--- Exercise requirements ---
I would like each line of the data that holds the word "confort" copied out.

--- Input data ---
++++++++++
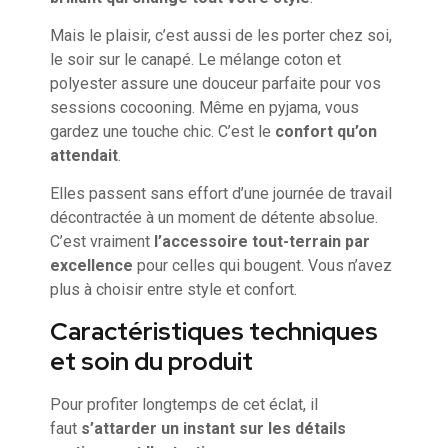
Mais le plaisir, c’est aussi de les porter chez soi,
le soir sur le canapé. Le mélange coton et
polyester assure une douceur parfaite pour vos
sessions cocooning. Même en pyjama, vous
gardez une touche chic. C’est le
confort qu’on
attendait
.
Elles passent sans effort d’une journée de travail
décontractée à un moment de détente absolue.
C’est vraiment
l’accessoire tout-terrain par
excellence
pour celles qui bougent. Vous n’avez
plus à choisir entre style et confort.
Caractéristiques techniques
et soin du produit
Pour profiter longtemps de cet éclat, il
faut
s’attarder un instant sur les détails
++++++++++
--- Result ---
confort qu’on
plus à choisir entre style et confort.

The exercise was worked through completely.